• [Task requirements]: Please give every record below again exactly, and keep the pictures out.

• [Exercise data]:
★ ★ ★ ★
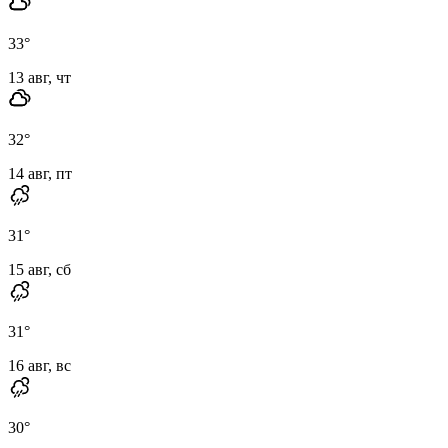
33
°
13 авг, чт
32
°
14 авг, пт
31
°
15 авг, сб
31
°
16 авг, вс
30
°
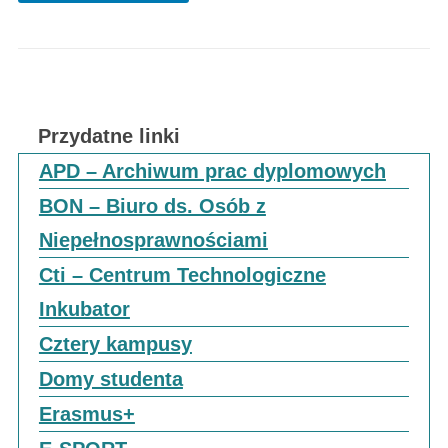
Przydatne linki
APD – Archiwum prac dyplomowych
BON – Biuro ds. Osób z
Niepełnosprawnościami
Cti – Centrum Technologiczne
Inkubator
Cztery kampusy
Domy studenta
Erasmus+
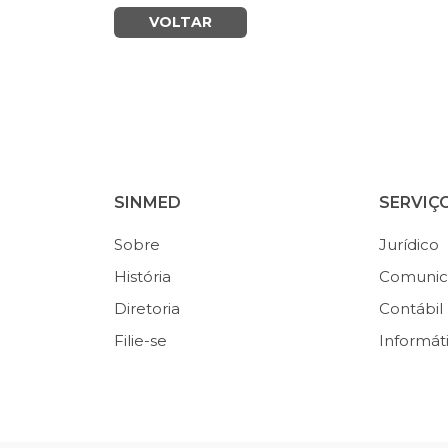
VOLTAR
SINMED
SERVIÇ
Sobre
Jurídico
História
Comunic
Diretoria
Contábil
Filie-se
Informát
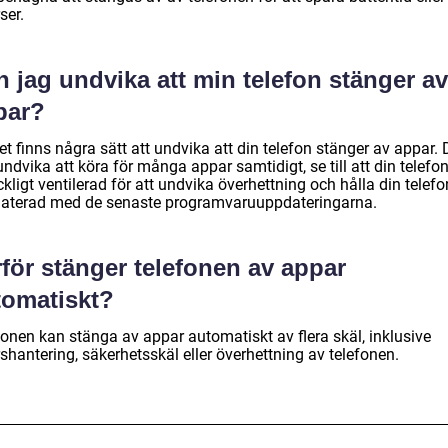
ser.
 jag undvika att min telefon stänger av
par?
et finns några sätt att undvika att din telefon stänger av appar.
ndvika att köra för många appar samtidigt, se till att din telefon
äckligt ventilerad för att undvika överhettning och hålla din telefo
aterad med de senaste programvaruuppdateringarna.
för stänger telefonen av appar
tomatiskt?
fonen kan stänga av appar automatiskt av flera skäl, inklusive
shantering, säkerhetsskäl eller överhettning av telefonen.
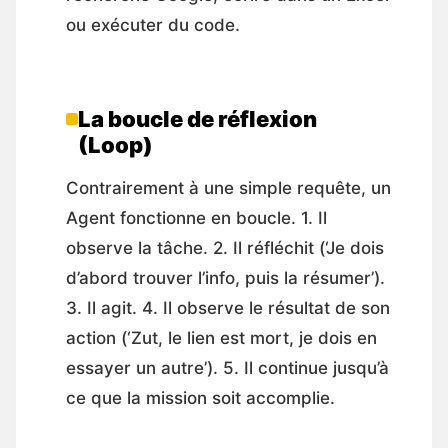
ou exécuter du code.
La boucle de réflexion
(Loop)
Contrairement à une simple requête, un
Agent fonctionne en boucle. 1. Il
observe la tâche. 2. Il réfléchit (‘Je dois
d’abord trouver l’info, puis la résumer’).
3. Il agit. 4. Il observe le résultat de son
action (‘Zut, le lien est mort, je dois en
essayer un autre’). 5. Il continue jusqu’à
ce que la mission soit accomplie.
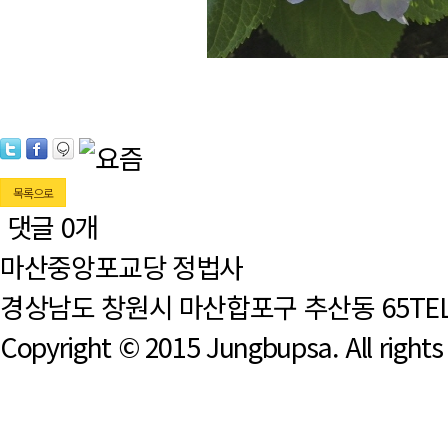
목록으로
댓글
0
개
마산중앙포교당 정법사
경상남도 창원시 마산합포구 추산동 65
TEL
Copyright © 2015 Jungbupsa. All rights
★ ★ ★ ★
• [Solution to this exercise]:
33
°
13 авг, чт
32
°
14 авг, пт
31
°
15 авг, сб
31
°
16 авг, вс
30
°
Przydatne linki
APD – Archiwum prac dyplomowych
BON – Biuro ds. Osób z
Niepełnosprawnościami
Cti – Centrum Technologiczne
Inkubator
Cztery kampusy
Domy studenta
Erasmus+
VOLTAR
SINMED
SERVIÇ
Sobre
Jurídico
História
Comunic
Diretoria
Contábil
Filie-se
Informát
ser.
 jag undvika att min telefon stänger av
par?
et finns några sätt att undvika att din telefon stänger av appar.
ndvika att köra för många appar samtidigt, se till att din telefon
äckligt ventilerad för att undvika överhettning och hålla din telefo
aterad med de senaste programvaruuppdateringarna.
för stänger telefonen av appar
tomatiskt?
fonen kan stänga av appar automatiskt av flera skäl, inklusive
shantering, säkerhetsskäl eller överhettning av telefonen.
ou exécuter du code.
La boucle de réflexion
(Loop)
Contrairement à une simple requête, un
Agent fonctionne en boucle. 1. Il
observe la tâche. 2. Il réfléchit (‘Je dois
d’abord trouver l’info, puis la résumer’).
3. Il agit. 4. Il observe le résultat de son
action (‘Zut, le lien est mort, je dois en
essayer un autre’). 5. Il continue jusqu’à
ce que la mission soit accomplie.
목록으로
댓글
0
개
마산중앙포교당 정법사
경상남도 창원시 마산합포구 추산동 65
TEL
Copyright © 2015 Jungbupsa. All rights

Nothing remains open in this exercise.